Latest work

My collection of Souls I

She defines them as a collection of souls. They are the ones hidden in the structures that Anne-Claire van den Elshout conceived and created as a physical representation of a deep internal concept. “The pandemic” - explains the artist – “made me reflect on our condition as human beings: weak with our burden of emotions and thoughts”. Alongside the conceptual constraints, the psychological and philosophical difficulties, there were also the physical ones produced by isolation and the limitation of movement. In her own case, the usual trips from Holland to Italy and vice versa. Hence the idea of technologically overcoming geographical barriers. “I used a type of 3D printer that allows you to work with clay” she says. “My first creation was the "David" whose mask represents prison bars, the symbol of the Lock Down. Then I decided to make portraits of the people around me, trying to catch their emotions and thoughts during Covid with clay: Anxiety and Fear engendered by death, but also Indifference, Joy, Shock and Hope”  The David, silenced by the iron mask, returns in her latest exhibition curated by Virginia Monteverde (it was first exhibited in Genoa, Palazzo Ducale, in the exhibition "Il Respiro dell’Arte", then in Amsterdam). The David takes its place among the invisible souls contained in the repertoire of human heads.  The result is a gallery of expressions caught in a specific moment and transported to another time and another dimension.
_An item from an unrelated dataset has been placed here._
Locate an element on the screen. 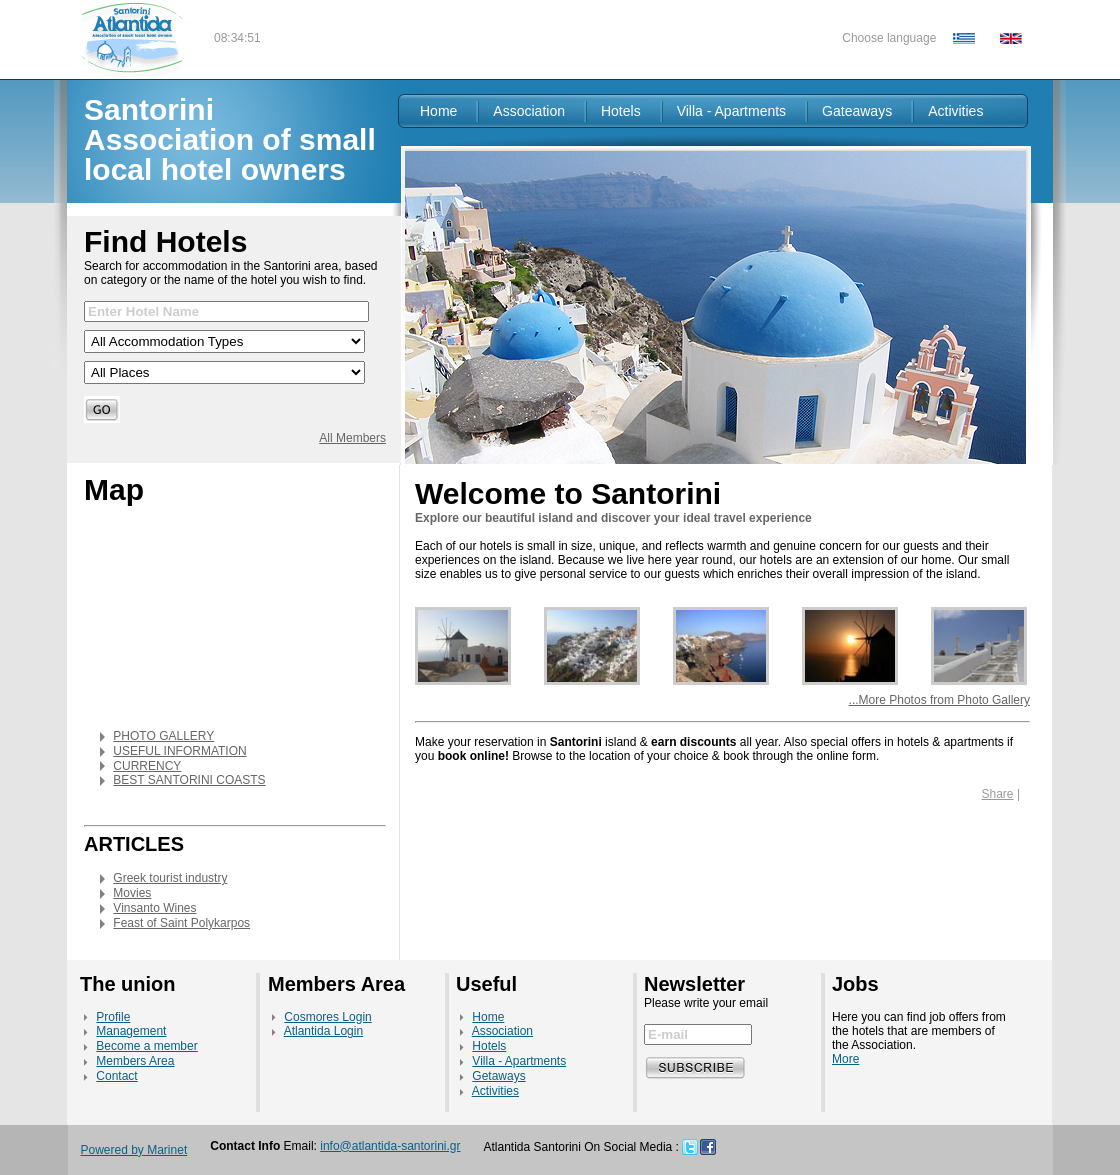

People’s lives, reconstructed. They are sculptures obtained layer by layer, as the artist wanted to maintain a distance from reality. These characters are something other than their own identity. They look forward, each one keeping alive a feeling, a perception, and whoever observes them knows he is faced with a reproduction, a container, and knows that in each of them there is an original element, unique.  It cannot be seen, but it is present, regardless of the mechanical possibility of replicating it: the artist has inserted the highest conceivable content.  Inside these empty heads Anne-Claire van den Elshout wanted to express something inexpressible. She calls it the soul.